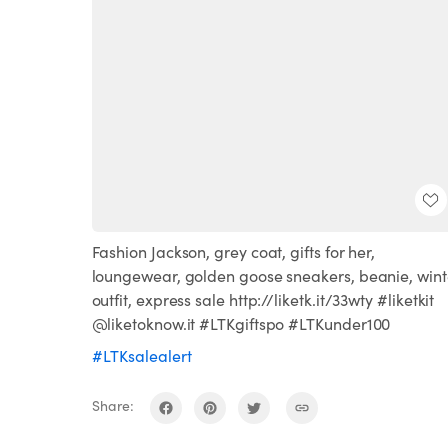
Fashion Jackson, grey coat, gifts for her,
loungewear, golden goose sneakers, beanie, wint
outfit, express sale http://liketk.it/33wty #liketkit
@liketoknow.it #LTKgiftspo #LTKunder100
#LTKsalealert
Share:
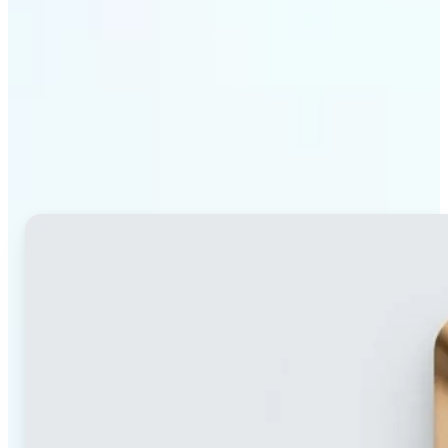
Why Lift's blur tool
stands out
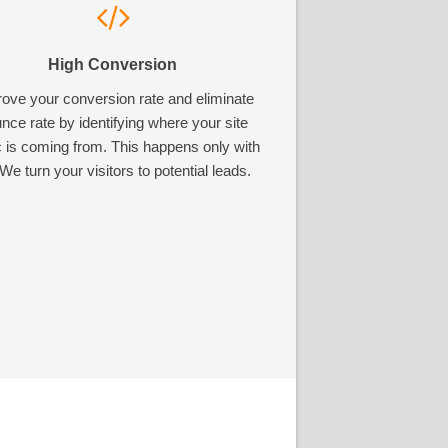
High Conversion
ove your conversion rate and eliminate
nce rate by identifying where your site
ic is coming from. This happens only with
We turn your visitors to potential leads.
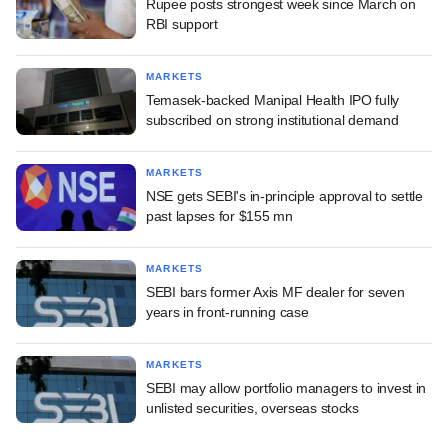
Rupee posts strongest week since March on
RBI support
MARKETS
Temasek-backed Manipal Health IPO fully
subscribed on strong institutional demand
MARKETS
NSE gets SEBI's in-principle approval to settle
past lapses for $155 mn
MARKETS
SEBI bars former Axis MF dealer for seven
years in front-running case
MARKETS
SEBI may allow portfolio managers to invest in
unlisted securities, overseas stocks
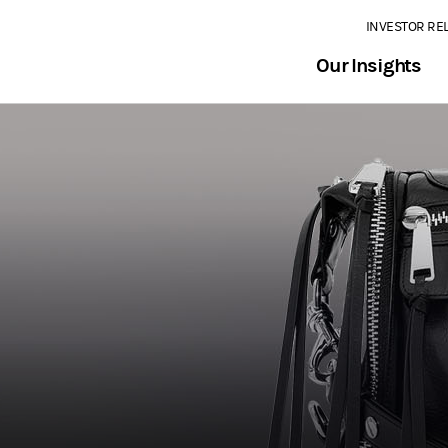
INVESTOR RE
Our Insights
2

**Task to carry out**
Please return all of the material above exactly, minus any pictures.

**Response to this exercise**
Fashion Jackson, grey coat, gifts for her,
loungewear, golden goose sneakers, beanie, wint
outfit, express sale http://liketk.it/33wty #liketkit
@liketoknow.it #LTKgiftspo #LTKunder100
#LTKsalealert
Share:
Why Lift's blur tool
stands out
High Conversion
ove your conversion rate and eliminate
nce rate by identifying where your site
ic is coming from. This happens only with
We turn your visitors to potential leads.
Rupee posts strongest week since March on
RBI support
MARKETS
Temasek-backed Manipal Health IPO fully
subscribed on strong institutional demand
MARKETS
NSE gets SEBI's in-principle approval to settle
past lapses for $155 mn
MARKETS
SEBI bars former Axis MF dealer for seven
years in front-running case
MARKETS
SEBI may allow portfolio managers to invest in
unlisted securities, overseas stocks
INVESTOR RE
Our Insights
2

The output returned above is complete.